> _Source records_
-*-*-

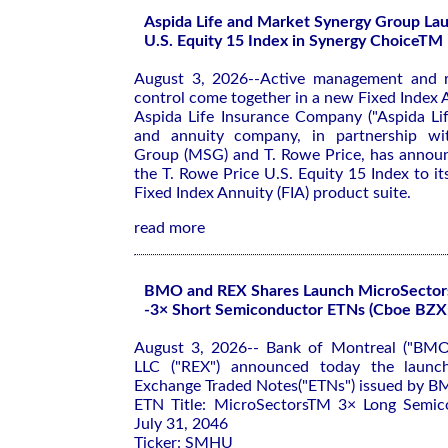
Aspida Life and Market Synergy Group Lau
U.S. Equity 15 Index in Synergy ChoiceTM 
August 3, 2026--Active management and re
control come together in a new Fixed Index A
Aspida Life Insurance Company ("Aspida Life
and annuity company, in partnership wi
Group (MSG) and T. Rowe Price, has announ
the T. Rowe Price U.S. Equity 15 Index to 
Fixed Index Annuity (FIA) product suite.
read more
BMO and REX Shares Launch MicroSector
-3× Short Semiconductor ETNs (Cboe BZ
August 3, 2026-- Bank of Montreal ("BMO
LLC ("REX") announced today the launch
Exchange Traded Notes("ETNs") issued by B
ETN Title: MicroSectorsTM 3× Long Semi
July 31, 2046
Ticker: SMHU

-*-*-

Looking through the records, copy out every line in which the word "August" is found.

August 3, 2026--Active management and re
August 3, 2026-- Bank of Montreal ("BMO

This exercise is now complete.